Exercise goal: Reproduce each entry below exactly, without omitting any.
### Supplied records
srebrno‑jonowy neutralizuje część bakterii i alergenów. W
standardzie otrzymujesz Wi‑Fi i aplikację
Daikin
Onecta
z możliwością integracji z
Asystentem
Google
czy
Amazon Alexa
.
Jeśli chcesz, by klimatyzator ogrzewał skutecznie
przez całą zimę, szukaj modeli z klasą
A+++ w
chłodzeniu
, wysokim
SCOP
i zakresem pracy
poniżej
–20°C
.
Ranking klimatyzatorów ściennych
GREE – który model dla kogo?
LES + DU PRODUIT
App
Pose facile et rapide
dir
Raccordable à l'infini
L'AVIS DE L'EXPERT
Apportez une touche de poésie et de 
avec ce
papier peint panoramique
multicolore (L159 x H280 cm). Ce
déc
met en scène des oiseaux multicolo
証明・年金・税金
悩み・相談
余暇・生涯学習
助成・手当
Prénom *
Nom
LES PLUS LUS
######
Exercise output:
srebrno‑jonowy neutralizuje część bakterii i alergenów. W
standardzie otrzymujesz Wi‑Fi i aplikację
Daikin
Onecta
z możliwością integracji z
Asystentem
Google
czy
Amazon Alexa
.
Jeśli chcesz, by klimatyzator ogrzewał skutecznie
przez całą zimę, szukaj modeli z klasą
A+++ w
chłodzeniu
, wysokim
SCOP
i zakresem pracy
poniżej
–20°C
.
Ranking klimatyzatorów ściennych
GREE – który model dla kogo?
LES + DU PRODUIT
App
Pose facile et rapide
dir
Raccordable à l'infini
L'AVIS DE L'EXPERT
Apportez une touche de poésie et de 
avec ce
papier peint panoramique
multicolore (L159 x H280 cm). Ce
déc
met en scène des oiseaux multicolo
証明・年金・税金
悩み・相談
余暇・生涯学習
助成・手当
Prénom *
Nom
LES PLUS LUS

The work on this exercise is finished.